Bostrom argues that it is important to figure out how to control an AI before turning it on, because it will resist attempts to change its final goals once it begins operating. In that case, we'll get only one chance to give the AI the right values and aims. Broadly speaking, Bostrom looks at two ways developers might try to protect humanity from a malevolent superintelligence: capability control methods and motivation selection.
An example of the first approach would be to try to confine the AI to a "box" from which it has no direct access to the outside world. Its handlers would then treat it as an oracle, posing questions to it such as how can we might exceed the speed of light or cure cancer. But Bostrom thinks the AI would eventually get out of the box, noting that "Human beings are not secure systems, especially when pitched against a super intelligent schemer and persuader."
Alternatively, developers might try to specify the AI's goals before it is switched on, or set up a system whereby it discovers an appropriate set of values. Similarly, a superintelligence that began as an emulated brain would presumably have the values and goals of the original intellect. (Choose wisely which brains to disassemble and reconstitute digitally.) As Bostrom notes, trying to specify a final goal in advance could go badly wrong. For example, if the developers instill the value that the AI is supposed to maximize human pleasure, the machine might optimize this objective by creating vats filled with trillions of human dopamine circuits continually dosed with bliss-inducing chemicals.

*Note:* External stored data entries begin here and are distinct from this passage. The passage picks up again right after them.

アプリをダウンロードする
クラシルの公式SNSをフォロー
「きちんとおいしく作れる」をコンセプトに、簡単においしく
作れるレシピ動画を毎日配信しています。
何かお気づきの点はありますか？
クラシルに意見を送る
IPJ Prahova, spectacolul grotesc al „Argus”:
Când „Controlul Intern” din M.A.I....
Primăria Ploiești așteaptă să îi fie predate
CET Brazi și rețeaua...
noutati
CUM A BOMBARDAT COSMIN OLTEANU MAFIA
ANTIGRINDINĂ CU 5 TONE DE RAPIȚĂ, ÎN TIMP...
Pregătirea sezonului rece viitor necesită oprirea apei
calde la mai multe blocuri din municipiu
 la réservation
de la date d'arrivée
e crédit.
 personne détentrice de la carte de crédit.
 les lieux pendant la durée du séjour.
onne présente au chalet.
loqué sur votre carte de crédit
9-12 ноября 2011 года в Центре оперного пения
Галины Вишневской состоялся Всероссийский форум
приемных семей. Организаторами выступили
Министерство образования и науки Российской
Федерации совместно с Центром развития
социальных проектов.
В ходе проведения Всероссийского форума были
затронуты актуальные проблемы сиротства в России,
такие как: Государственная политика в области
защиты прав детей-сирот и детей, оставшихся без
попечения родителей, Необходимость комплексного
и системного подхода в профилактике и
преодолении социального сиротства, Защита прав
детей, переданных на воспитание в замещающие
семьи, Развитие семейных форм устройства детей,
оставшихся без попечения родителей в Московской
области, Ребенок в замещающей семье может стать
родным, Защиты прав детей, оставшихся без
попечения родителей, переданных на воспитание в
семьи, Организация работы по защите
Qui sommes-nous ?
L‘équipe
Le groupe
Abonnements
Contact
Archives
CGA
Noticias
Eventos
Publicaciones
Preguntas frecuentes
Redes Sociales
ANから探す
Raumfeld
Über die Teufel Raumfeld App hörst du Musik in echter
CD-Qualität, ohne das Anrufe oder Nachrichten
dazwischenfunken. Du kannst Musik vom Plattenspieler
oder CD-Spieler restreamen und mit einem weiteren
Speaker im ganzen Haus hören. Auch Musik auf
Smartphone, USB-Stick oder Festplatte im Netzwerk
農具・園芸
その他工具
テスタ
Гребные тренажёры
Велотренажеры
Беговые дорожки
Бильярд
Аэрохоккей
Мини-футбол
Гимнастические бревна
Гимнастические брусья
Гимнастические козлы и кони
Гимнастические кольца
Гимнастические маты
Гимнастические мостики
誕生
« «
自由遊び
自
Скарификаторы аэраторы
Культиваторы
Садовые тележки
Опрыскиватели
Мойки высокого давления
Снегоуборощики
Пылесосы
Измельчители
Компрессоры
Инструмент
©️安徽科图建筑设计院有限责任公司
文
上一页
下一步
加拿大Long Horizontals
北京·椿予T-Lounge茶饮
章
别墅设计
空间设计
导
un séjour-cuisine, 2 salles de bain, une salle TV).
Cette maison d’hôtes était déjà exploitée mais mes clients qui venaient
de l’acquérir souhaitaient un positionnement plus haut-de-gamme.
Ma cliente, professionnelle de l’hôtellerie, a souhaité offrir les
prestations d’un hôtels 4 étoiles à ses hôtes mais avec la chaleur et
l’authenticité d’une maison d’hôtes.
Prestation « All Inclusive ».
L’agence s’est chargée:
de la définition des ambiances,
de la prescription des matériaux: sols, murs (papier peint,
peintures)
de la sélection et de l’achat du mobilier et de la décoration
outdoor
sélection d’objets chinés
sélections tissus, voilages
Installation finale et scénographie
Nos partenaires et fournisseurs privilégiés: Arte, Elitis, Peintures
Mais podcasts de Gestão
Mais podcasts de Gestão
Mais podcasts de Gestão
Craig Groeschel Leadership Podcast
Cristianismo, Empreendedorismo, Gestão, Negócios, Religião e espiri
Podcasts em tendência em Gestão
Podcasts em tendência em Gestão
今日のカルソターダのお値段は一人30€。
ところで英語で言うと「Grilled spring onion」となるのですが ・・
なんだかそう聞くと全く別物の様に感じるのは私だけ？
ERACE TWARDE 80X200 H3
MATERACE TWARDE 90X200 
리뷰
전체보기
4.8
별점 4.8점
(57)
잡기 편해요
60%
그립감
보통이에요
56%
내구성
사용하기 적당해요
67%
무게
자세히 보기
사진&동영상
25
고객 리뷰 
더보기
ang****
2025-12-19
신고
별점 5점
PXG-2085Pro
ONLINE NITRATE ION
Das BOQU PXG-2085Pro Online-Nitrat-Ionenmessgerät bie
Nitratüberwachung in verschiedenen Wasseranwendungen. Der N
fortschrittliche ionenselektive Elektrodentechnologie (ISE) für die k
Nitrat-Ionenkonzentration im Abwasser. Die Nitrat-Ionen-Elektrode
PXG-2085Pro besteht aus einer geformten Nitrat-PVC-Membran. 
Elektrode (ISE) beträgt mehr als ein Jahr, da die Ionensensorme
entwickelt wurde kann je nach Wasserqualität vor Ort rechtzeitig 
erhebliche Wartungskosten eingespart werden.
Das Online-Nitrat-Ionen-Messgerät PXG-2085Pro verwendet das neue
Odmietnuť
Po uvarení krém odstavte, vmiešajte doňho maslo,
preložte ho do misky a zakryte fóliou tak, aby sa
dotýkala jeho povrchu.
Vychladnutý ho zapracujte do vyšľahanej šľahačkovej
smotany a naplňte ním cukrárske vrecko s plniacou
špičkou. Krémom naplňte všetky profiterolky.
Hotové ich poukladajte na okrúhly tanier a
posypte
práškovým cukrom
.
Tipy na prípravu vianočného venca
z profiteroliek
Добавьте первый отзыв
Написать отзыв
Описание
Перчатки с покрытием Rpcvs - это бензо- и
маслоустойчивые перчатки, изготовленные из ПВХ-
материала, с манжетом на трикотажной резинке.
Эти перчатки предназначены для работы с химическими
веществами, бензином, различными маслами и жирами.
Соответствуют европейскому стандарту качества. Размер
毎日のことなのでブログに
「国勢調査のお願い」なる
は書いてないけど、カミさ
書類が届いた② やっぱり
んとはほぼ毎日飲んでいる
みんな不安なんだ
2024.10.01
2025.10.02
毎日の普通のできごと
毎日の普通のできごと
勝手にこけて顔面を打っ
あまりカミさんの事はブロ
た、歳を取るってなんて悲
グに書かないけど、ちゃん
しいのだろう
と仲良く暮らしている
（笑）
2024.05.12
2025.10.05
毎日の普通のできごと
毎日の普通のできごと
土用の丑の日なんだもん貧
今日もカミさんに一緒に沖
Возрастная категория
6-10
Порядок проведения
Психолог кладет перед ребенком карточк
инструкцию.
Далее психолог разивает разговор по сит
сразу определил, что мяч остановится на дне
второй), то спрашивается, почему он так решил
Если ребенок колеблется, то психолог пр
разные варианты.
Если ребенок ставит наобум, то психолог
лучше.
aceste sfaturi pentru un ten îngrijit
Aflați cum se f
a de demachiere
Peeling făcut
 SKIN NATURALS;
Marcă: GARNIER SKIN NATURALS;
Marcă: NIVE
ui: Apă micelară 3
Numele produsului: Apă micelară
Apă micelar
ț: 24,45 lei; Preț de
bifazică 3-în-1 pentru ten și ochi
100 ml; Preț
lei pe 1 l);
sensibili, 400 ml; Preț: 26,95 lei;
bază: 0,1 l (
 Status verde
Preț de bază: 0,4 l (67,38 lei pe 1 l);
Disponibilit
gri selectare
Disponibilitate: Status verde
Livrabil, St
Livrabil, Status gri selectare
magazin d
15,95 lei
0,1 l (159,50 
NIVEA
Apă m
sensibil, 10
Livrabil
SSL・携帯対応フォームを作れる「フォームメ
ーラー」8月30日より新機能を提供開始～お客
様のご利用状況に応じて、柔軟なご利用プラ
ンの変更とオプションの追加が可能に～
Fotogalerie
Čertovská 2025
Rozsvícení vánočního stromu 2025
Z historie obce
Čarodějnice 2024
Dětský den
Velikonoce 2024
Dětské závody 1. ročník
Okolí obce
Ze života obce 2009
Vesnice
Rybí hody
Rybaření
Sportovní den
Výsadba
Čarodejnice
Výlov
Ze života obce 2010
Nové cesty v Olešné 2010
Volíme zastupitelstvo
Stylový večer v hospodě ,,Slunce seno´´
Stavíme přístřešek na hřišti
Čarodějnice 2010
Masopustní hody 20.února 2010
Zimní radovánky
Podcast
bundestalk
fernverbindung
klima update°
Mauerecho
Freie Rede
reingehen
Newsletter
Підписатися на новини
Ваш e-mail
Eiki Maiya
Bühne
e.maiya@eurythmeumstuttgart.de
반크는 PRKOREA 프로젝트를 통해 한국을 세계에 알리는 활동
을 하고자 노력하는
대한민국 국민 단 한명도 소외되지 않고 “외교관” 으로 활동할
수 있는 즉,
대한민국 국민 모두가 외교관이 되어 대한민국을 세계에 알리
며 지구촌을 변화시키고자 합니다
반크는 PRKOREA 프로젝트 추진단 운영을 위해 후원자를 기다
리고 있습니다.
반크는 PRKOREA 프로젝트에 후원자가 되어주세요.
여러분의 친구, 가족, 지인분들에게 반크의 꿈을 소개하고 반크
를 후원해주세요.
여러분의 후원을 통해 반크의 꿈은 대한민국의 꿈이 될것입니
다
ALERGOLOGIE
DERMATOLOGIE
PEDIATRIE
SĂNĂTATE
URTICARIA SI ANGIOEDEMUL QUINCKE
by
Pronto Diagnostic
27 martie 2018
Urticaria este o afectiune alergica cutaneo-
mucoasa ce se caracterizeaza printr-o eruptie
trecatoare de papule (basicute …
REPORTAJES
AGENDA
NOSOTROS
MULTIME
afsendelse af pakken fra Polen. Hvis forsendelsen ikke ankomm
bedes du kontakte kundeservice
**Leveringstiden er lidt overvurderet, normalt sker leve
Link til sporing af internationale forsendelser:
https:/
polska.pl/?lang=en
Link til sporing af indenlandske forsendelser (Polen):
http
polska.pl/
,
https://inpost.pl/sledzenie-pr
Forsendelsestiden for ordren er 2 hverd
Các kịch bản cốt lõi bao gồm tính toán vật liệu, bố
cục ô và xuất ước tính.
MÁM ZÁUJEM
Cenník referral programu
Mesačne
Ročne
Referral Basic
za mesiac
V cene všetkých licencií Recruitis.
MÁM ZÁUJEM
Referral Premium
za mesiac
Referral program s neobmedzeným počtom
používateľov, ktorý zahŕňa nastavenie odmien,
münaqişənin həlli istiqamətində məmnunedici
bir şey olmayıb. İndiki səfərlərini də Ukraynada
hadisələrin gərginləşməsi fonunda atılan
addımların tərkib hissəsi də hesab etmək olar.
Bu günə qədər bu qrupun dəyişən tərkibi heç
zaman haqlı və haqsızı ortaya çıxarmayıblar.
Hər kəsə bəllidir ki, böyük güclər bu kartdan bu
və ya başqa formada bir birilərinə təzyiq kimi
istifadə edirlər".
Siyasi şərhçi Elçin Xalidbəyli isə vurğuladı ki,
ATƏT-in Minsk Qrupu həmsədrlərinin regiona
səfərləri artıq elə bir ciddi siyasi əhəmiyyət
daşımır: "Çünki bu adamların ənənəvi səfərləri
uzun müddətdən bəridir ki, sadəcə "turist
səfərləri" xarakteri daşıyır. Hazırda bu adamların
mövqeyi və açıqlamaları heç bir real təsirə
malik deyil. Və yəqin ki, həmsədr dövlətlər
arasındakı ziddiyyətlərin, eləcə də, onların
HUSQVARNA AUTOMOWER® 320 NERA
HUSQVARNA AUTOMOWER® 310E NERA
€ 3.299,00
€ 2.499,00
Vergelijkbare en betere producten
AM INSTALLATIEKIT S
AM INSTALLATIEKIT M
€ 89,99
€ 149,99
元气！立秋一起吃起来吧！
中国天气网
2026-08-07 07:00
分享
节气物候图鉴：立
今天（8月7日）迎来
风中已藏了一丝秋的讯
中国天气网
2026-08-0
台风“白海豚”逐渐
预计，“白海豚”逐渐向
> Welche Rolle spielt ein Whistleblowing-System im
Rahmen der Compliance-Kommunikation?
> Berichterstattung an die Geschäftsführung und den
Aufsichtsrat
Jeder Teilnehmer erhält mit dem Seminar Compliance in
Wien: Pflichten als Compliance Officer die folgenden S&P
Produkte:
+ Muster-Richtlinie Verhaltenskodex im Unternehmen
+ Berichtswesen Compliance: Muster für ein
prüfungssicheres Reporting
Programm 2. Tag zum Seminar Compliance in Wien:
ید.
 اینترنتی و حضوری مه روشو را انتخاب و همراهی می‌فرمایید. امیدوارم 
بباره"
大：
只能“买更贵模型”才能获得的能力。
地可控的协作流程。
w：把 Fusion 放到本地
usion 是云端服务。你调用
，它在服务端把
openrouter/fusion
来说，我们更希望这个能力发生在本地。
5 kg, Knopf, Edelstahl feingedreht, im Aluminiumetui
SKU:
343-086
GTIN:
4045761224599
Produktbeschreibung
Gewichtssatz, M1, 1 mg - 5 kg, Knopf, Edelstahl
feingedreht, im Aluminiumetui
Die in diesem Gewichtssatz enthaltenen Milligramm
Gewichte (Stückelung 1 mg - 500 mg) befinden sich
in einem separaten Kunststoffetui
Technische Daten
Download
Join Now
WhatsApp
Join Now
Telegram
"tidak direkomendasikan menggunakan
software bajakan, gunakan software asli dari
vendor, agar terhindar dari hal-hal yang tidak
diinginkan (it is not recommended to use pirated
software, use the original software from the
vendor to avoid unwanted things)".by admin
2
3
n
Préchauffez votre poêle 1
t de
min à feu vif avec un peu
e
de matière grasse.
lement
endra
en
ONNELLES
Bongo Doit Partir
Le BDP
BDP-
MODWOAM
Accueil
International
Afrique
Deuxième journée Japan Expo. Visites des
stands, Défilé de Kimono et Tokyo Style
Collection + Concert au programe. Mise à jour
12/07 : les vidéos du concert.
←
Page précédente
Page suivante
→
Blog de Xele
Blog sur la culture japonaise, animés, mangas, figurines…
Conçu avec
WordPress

Rather than directly specifying a final goal, the Bostrom suggests that developers might instead instruct the new AI to "achieve that which we would have wished the AI to achieve if we had thought long and hard about it." This is a rudimentary version of Yudkowsky's idea of coherent extrapolated volition, in which a seed AI is given the goal of trying to figure out what humanity—considered as a whole—would really want it to do. Bostrom thinks something like this might be what we need to prod a superintelligent AI into ushering in a human-friendly utopia.
In the meantime, Bostrom thinks it safer if research on implementing superintelligent AI advances slowly. "Superintelligence is a challenge for which we are not ready now and will not be ready for a long time," he asserts. He is especially worried that people will ignore the existential risks of superintelligent AI and favor its fast development in the hope that they will benefit from the cornucopian economy and indefinite lifespans that could follow an intelligence explosion. He argues for establishing a worldwide AI research collaboration to prevent a frontrunner nation or group from trying to rush ahead of its rivals. And he urges researchers and their backers to commit to the common good principle: "Superintelligence should be developed only for the benefit of all humanity and in the service of widely shared ethical ideals." A nice sentiment, but given current international and commercial rivalries, the universal adoption of this principle seems unlikely.
In the Dune series, humanity was able to overthrow the oppressive thinking machines. But Bostrom is most likely right that once a superintelligent AI is conjured into existence, it will be impossible for us to turn it off or change its goals. He makes a strong case that working to ensure the survival of humanity after the coming intelligence explosion is, as he writes, "the essential task of our age."